----- INFORMATION -----

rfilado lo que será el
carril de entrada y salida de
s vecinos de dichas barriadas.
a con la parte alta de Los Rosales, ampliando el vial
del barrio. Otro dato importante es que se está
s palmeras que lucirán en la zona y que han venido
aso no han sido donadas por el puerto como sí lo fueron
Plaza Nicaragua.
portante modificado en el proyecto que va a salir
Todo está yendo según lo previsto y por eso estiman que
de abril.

-----
----- INFORMATION -----

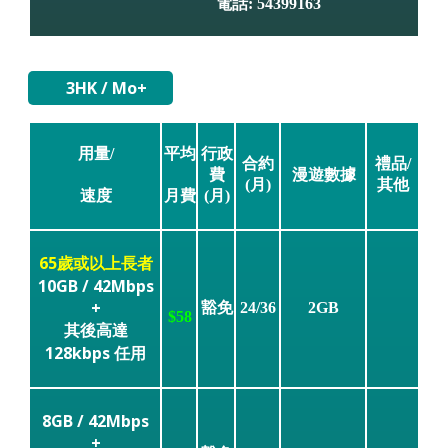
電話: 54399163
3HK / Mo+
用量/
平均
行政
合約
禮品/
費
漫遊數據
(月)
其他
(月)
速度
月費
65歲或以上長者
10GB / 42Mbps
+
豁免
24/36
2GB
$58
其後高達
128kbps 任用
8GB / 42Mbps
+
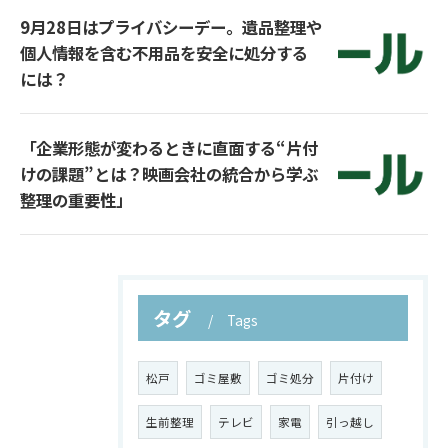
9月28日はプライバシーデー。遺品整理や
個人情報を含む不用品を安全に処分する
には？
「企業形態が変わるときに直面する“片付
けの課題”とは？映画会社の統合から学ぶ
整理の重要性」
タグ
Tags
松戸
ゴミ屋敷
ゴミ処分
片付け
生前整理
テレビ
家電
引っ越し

-----

§ EXERCISE: Tally up the lines holding the string "está" in this listing, and report the total alone.

§ COMPLETED EXERCISE: 2